On Saturday, 8 May 2021 at 19:06:48 UTC, guai wrote:
> I ment this combining characters. they are language-specific, but most of the time the string does not contain any clue which language is it.
You are talking about generic algorithms that work for every script. But unicode allows for algorithms only supporting subsets. If your subset doesn't contain combining characters, you don't need to care about them. And else you may need to go back to the next base character. Depends on the usecase.
> >
- I can imagine, that this can be useful in divide-and-conquer algorithms, like binary search.
They must be applied with great careful to non-ascii texts. What about RTL for example? You cannot split inside RTL block
Oh, yes, you can! Think of an algorithm which is doing cryptographic analysis and counting consecutive pairs of ascii characters. For that it doesn't matter if there is RTL text cut into pieces.
> >
- Or you want to cut a string into pieces of a certain length (again 50?), where the exact length is not so much important.

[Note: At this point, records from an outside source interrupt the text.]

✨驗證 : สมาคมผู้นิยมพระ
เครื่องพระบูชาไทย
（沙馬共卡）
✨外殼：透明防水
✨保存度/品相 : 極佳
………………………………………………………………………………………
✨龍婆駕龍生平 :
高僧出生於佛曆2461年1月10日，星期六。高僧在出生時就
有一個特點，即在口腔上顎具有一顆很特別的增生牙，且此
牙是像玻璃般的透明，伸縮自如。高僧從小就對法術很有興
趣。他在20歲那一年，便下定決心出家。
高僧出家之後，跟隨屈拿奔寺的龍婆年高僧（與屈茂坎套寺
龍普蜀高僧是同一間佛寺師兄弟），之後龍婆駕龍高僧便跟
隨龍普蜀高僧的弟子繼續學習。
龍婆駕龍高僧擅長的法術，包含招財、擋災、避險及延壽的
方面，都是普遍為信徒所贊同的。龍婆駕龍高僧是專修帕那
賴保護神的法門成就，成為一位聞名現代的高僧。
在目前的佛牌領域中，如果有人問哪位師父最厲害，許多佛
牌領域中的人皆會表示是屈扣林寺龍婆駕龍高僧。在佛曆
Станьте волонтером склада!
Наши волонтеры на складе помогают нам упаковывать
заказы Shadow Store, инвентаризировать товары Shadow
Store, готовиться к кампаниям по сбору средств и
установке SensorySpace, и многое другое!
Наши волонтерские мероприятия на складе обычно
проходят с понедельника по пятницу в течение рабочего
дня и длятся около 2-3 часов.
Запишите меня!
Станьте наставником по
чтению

For what business task would I do that?
Simple wrapping to avoid loosing text when printing, or to avoid having to scroll vertically. Is probably not useful for a high quality program...

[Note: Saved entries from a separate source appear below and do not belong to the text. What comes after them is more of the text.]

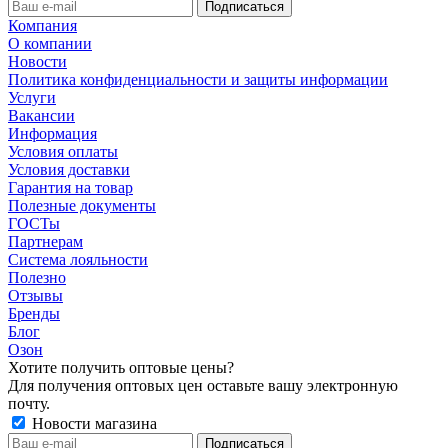
Компания
О компании
Новости
Политика конфиденциальности и защиты информации
Услуги
Вакансии
Информация
Условия оплаты
Условия доставки
Гарантия на товар
Полезные документы
ГОСТы
Партнерам
Система лояльности
Полезно
Отзывы
Бренды
Блог
Озон
Хотите получить оптовые цены?
Для получения оптовых цен оставьте вашу электронную
почту.
Новости магазина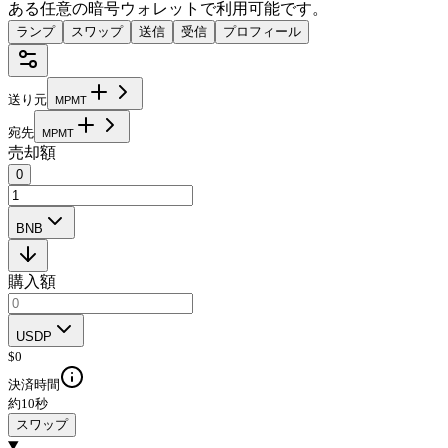
ある任意の暗号ウォレットで利用可能です。
ランプ
スワップ
送信
受信
プロフィール
送り元
M
P
M
T
宛先
M
P
M
T
売却額
0
BNB
購入額
USDP
$
0
決済時間
約10秒
スワップ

> I may want to split a string on some char subsequence for lexing. But one cannot assume lengths of those chunks.
Depending on the use case you may know ahead.
> > So you just jump ahead 50, go back again and split at this point. If there are a lot of non ascii characters in between, this is of course shorter, but maybe ok, because speed is more important.
Not sure if speed is more important than correctness.
Of course, this again depends on the use case. You can't say that in general.
> >
- You want to process pieces of a string in parallel: Cut it in 16 pieces and let your 16 cores work on each of them.
I'm not sure if this is possible with all the quirks of unicode.
Think again of the cryptographic analysis above, for an example. (Or checking wikipedia entries for whatever automatically.)
Keep in mind, that we do not always have to support everything of unicode. If we know ahead, that our text contains mainly ascii and aside from this only a few base characters, but never combining characters and so on, we can use different algorithms which might be simpler or faster or both. To make sure, that this constraint holds, is then something, that has to be done outside of the algorithm.
> Never herd even of parallel processors of structured texts like xml.
I would judge it much more difficult to process xml in parallel than to do the same with unicode.